Lithium Prices Surge Amid Strong Demand Forecasts, Could Reach Up to $28,000/Ton by 2026

Published

on

Disseminated on behalf of Surge Battery Metals Inc.

Lithium prices have jumped sharply overnight, catching the attention of investors, automakers, and battery makers. In China, lithium carbonate futures on the Guangzhou Futures Exchange hit about 95,200 yuan (≈$13,400 USD) per metric ton. This marks a rebound from earlier lows caused by oversupply.

Historically, lithium prices have been volatile. Peak prices reached around 150,000 yuan per ton in 2022, followed by a slump during the oversupply period in 2023–2024.

The recent spike followed comments from the chairman of Ganfeng Lithium, Li Liangbin, who projected a 30–40% rise in global demand by 2026. He suggested prices could reach between 150,000 and 200,000 yuan per ton if this growth materializes.

The surge highlights lithium’s critical role in powering electric vehicles (EVs) and large-scale energy storage.

Growing Demand for Lithium: What Drives the Boom?

Electric vehicles remain the largest driver of lithium demand. Around 16 million EVs were on the road globally in 2024, up from 10 million in 2022. Sales are forecast to exceed 25 million units by 2026 and reach over 50 million by 2030. Longer-range vehicles require larger batteries, which increases lithium use.

Energy storage systems are another fast-growing source of demand. Utilities expanding solar and wind energy need lithium-based batteries to store surplus electricity. Heavy-duty electric trucks and buses have larger batteries. This means they use more lithium per vehicle compared to passenger EVs.

Long-term trends toward decarbonization and renewable energy growth further support lithium demand. Analysts say that EV batteries make up about 70% of lithium demand. Grid storage accounts for 15%. Electric trucks use 10%, and other uses, like electronics and specialty chemicals, are around 5%.

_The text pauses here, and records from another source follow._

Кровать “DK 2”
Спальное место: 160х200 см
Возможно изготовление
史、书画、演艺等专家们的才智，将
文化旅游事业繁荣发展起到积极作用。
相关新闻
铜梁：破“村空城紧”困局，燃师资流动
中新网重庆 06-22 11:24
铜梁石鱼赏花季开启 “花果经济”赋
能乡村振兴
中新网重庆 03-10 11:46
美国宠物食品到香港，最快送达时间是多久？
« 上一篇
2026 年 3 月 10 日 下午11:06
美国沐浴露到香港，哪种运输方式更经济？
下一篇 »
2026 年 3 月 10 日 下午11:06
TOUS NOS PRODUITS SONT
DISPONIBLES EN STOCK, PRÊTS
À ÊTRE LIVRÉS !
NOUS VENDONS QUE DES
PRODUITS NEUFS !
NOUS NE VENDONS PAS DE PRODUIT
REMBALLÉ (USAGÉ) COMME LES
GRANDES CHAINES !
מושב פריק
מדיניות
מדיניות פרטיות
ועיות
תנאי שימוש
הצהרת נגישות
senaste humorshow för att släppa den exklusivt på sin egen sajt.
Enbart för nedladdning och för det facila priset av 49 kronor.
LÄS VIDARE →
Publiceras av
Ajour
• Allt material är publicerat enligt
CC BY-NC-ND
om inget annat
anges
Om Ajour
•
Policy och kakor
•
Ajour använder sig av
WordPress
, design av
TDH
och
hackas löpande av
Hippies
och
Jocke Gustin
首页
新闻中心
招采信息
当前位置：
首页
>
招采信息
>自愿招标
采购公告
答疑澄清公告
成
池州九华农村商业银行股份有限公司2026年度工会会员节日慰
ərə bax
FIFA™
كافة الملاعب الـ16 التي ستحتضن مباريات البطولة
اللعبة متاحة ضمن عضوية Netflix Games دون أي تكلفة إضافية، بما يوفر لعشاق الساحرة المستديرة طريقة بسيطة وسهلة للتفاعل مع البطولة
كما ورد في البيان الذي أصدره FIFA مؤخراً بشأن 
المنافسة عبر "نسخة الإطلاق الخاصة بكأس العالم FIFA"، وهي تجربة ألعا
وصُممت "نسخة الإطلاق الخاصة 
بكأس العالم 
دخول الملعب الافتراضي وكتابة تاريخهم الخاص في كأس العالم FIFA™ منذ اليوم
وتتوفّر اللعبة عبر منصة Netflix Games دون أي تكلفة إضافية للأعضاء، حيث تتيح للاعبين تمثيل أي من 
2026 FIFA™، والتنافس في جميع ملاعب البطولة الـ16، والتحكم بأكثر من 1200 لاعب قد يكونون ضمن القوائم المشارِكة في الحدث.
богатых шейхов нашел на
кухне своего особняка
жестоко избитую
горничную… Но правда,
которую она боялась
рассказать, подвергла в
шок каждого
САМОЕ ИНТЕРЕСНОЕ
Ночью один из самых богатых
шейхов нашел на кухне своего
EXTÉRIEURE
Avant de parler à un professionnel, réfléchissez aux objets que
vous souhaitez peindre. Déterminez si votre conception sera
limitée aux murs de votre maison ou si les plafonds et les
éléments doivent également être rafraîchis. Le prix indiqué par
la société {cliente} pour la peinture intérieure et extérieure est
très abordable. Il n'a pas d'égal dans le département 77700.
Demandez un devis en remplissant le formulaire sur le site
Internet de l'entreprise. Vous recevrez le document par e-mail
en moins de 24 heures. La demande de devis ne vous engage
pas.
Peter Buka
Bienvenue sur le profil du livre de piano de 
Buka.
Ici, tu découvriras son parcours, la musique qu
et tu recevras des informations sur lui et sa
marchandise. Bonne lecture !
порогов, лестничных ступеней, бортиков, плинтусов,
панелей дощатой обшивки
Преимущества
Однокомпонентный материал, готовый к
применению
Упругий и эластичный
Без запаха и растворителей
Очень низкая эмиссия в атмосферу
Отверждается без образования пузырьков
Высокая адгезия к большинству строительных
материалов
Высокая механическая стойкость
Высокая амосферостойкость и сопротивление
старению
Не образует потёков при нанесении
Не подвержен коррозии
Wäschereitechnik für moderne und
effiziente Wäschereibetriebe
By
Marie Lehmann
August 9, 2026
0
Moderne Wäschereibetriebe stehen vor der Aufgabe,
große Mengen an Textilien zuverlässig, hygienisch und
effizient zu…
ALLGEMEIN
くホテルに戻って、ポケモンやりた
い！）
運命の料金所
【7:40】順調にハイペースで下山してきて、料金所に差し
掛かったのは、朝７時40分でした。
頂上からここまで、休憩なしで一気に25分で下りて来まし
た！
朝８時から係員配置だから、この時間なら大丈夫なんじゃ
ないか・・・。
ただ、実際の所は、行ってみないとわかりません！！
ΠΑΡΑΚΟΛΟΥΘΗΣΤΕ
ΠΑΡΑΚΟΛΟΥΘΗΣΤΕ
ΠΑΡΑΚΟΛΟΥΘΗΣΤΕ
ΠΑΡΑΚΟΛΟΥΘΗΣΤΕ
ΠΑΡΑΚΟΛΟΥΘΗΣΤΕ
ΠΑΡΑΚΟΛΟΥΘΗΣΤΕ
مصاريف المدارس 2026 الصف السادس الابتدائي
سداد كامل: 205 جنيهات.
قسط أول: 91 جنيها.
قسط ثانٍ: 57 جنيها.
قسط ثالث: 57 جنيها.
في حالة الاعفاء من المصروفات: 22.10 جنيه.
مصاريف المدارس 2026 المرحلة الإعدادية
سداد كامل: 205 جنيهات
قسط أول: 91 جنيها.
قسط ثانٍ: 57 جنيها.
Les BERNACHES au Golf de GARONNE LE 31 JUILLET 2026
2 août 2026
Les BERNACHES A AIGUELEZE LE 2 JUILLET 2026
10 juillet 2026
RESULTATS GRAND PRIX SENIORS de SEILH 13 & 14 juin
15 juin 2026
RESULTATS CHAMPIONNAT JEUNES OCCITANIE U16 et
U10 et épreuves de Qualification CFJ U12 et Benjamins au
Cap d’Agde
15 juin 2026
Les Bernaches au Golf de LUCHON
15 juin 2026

Supply Challenges Keep Prices Elevated

Lithium carbonate prices in China have climbed dramatically, moving from $8,259/tonne on June 23, 2025, to $12,791/tonne on November 19, 2025 – a rise of about 55% over five months. 

This recent rally is primarily attributed to tight supply conditions, with major Chinese mines, including those operated by CATL, pausing operations due to falling prices earlier in the year. As output was reduced or shut in, inventories were gradually drawn down, tightening available supply.

lithium carbonate price

Moreover, lithium production is highly concentrated. Australia leads with around 60,000 tonnes LCE annually, followed by Chile (35,000 tonnes), China (25,000 tonnes), Argentina (18,000 tonnes), and the U.S. (≈5,000 tonnes). Geographic concentration adds risk: environmental regulations, political tensions, or operational issues could tighten supply.

Restarting idled mines or opening new projects takes 2–5 years. Inventories from the oversupply period act as a buffer. Current estimates show global lithium stocks at about 350,000 tonnes LCE. This amount can help with short-term supply issues, but it’s not enough for long-term growth.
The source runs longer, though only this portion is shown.